*EXERCISE INSTRUCTIONS:* In the copy, include every record below exactly as it appears, but no pictures.

============================================================

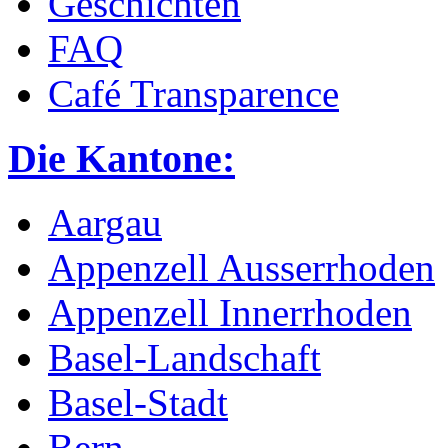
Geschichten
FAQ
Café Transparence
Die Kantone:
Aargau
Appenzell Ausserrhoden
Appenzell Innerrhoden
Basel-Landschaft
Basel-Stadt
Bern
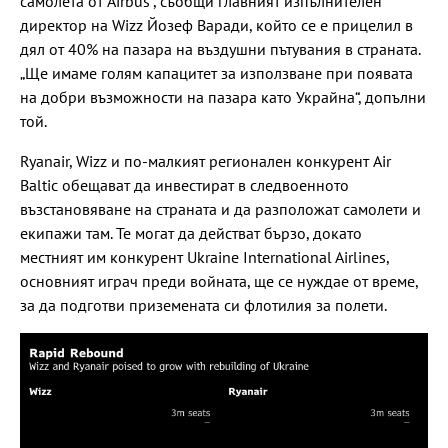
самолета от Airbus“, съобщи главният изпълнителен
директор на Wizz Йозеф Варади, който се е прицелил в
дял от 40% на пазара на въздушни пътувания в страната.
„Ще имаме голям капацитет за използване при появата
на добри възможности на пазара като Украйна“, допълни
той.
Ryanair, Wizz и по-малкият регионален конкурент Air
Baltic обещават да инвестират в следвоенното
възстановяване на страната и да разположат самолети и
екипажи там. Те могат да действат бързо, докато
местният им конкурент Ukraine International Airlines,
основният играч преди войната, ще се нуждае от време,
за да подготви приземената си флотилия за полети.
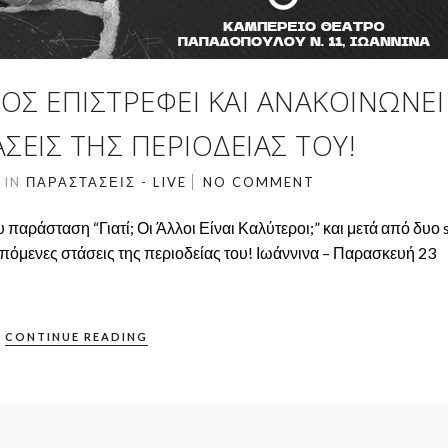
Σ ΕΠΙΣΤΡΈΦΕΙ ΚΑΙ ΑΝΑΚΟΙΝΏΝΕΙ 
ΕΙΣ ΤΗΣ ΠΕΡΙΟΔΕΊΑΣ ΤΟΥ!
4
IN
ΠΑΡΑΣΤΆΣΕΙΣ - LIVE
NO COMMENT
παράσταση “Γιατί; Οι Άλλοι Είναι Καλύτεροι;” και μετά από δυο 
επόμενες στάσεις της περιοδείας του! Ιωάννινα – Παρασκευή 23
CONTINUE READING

============================================================

*YOUR RESPONSE:*
Geschichten
FAQ
Café Transparence
Die Kantone:
Aargau
Appenzell Ausserrhoden
Appenzell Innerrhoden
Basel-Landschaft
Basel-Stadt
Bern
самолета от Airbus“, съобщи главният изпълнителен
директор на Wizz Йозеф Варади, който се е прицелил в
дял от 40% на пазара на въздушни пътувания в страната.
„Ще имаме голям капацитет за използване при появата
на добри възможности на пазара като Украйна“, допълни
той.
Ryanair, Wizz и по-малкият регионален конкурент Air
Baltic обещават да инвестират в следвоенното
възстановяване на страната и да разположат самолети и
екипажи там. Те могат да действат бързо, докато
местният им конкурент Ukraine International Airlines,
основният играч преди войната, ще се нуждае от време,
за да подготви приземената си флотилия за полети.
Σ ΕΠΙΣΤΡΈΦΕΙ ΚΑΙ ΑΝΑΚΟΙΝΏΝΕΙ 
ΕΙΣ ΤΗΣ ΠΕΡΙΟΔΕΊΑΣ ΤΟΥ!
4
IN
ΠΑΡΑΣΤΆΣΕΙΣ - LIVE
NO COMMENT
παράσταση “Γιατί; Οι Άλλοι Είναι Καλύτεροι;” και μετά από δυο 
επόμενες στάσεις της περιοδείας του! Ιωάννινα – Παρασκευή 23
CONTINUE READING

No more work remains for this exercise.